In `Modern Nature’ (Century, London, 1991, Vintage reprint ed by Olivia Laing 2018) Jarman kept a diary of his renovation of the garden, and his new life from 1st January 1987 till late 1990. This work is dense in references to the reasons he wanted to use certain plants, and how he wanted to use them, in the garden he was creating around the simple single storey house he had bought. Right at the edge of the Romney Marsh area, and within sight of the nuclear power stations, one of which had only just been constructed, it seemed unpromising. And yet with immense creativity, Jarman managed to bring into existence something sustainable, unique and hauntingly beautiful. The vulnerability of the plants on the pebbles and dry sand with driftwood scattered across the ground seems symptomatic of the fragile state of its creator’s health when he moved to this place.

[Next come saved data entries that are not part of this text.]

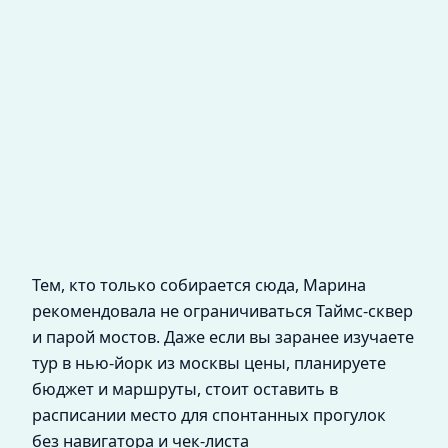
Тем, кто только собирается сюда, Марина
рекомендовала не ограничиваться Таймс-сквер
и парой мостов. Даже если вы заранее изучаете
тур в нью-йорк из москвы цены, планируете
бюджет и маршруты, стоит оставить в
расписании место для спонтанных прогулок
без навигатора и чек-листа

`Dungeness,’ Jarman wrote on the 25th April, `is essentially a landscape of past endeavours: two lighthouses, two lifeboat stations, even two nuclear power stations’( `Modern Nature’, 67). He was scathing about the other model of almost contemporary gardening available in the county, at Sissinghurst Castle created by Vita Sackville-West, which he acidly described as `desolate, too immaculate’ (ibid, 121). He wanted wildness, untamed – and quirkiness. `Dymchurch,’ he admitted, `is a strange little seaside town. Built on the Roman sea wall, it’s a bric-a-brac muddle of old cottages, sunk deep in sand soil, a ditzy amusement arcade, shops selling postcards, pink rocks and shells’ (106). Quirkiness is what this environment gave him, intriguing him, and allowing him to see things, and identify memory traces in the landscape around him: `This little village once ruled the marshes. Here the jurats made `deme’, erected the gallows, and carried out royal orders to fight back the sea, building defences right to the gates of Appledore’ (106).

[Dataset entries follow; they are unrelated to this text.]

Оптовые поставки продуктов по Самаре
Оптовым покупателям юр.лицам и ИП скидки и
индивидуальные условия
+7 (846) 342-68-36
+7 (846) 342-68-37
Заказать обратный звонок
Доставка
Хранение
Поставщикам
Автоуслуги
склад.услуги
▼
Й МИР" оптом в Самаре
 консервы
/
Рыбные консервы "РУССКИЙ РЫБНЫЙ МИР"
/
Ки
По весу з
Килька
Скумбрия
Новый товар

It is clear in his account that the rawness of this part of the Romney Marsh area appealed to him. Appledore in particular and its environs pleased him – `an oasis across the fields, its church swallowed by trees’ (141). These natural colours and shapes had immense attractiveness. He writes about them almost as though he were appraising a painting, sensitive to its colours and balance: `A journey across the sepia marshes; the last wheat field burns – the hawthorn bushes blood-red, heavy with berries; the jet black of the burnt fields and the elephant grey skies weighed down by the motionless clouds’ (141). Rye, over the border in East Sussex, gets less kindly treatment – `god-forsaken spot, all the shops dosed, all the boys wearing Bermuda shorts and bright tops’ (133). He comes back to the theme later: `We all hate Rye, twinned with Ypres – soulless shoppers, cobblestones that hurt the feet.’ Jarman was a man of clear likes and dislikes.

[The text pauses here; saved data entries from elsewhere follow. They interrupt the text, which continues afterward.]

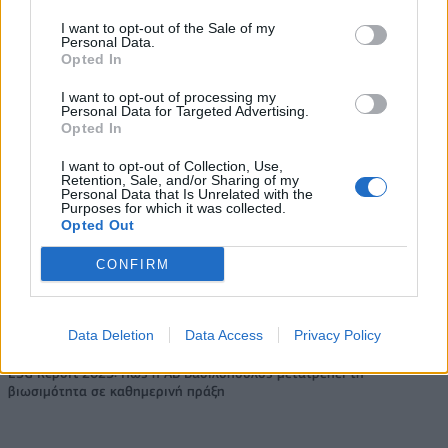
τα EBITDA
I want to opt-out of the Sale of my
Personal Data.
Opted In
Η συμφωνία Arval-Athlon αναδιαμορφώνει την αγορά leasing
I want to opt-out of processing my
Personal Data for Targeted Advertising.
Opted In
VW: Η δύσκολη εξίσωση της
18η συνεχόμενη χρονιά για τον
I want to opt-out of Collection, Use,
Retention, Sale, and/or Sharing of my
αναδιάρθρωσης
ΟΤΕ στη διεθνή σειρά δεικτών
Personal Data that Is Unrelated with the
FTSE4Good
Purposes for which it was collected.
Opted Out
CONFIRM
Alpha Bank: Για πρώτη φορά το Αρχαίο Θέατρο Επιδαύρου άνοιξε τις
πύλες του σε όλους
Data Deletion
Data Access
Privacy Policy
ESG Report 2025: Πώς η ΑΒ Βασιλόπουλος μετατρέπει τη
βιωσιμότητα σε καθημερινή πράξη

Dungeness was clearly not just a place he liked, but came to love. His small haven there figured in `Modern Nature’ as the last hold out against changes he saw elsewhere in the county: `Poor ruined Kent,’ he lamented in 1989, `with its ugly commuter towns, where every field and hedgerow is under siege.’ He was not coming to this place new. He had some recollection of the place in his earlier life, when, in 1963, during a college holiday, he had come to work in a betting shop in Ashford. While his body is buried in the ancient church of St Clement’s, he remains in spirit, however, in his remarkable garden, and in the testament to its construction, and of his fascinating reading of the landscape all around him in `Modern Nature.’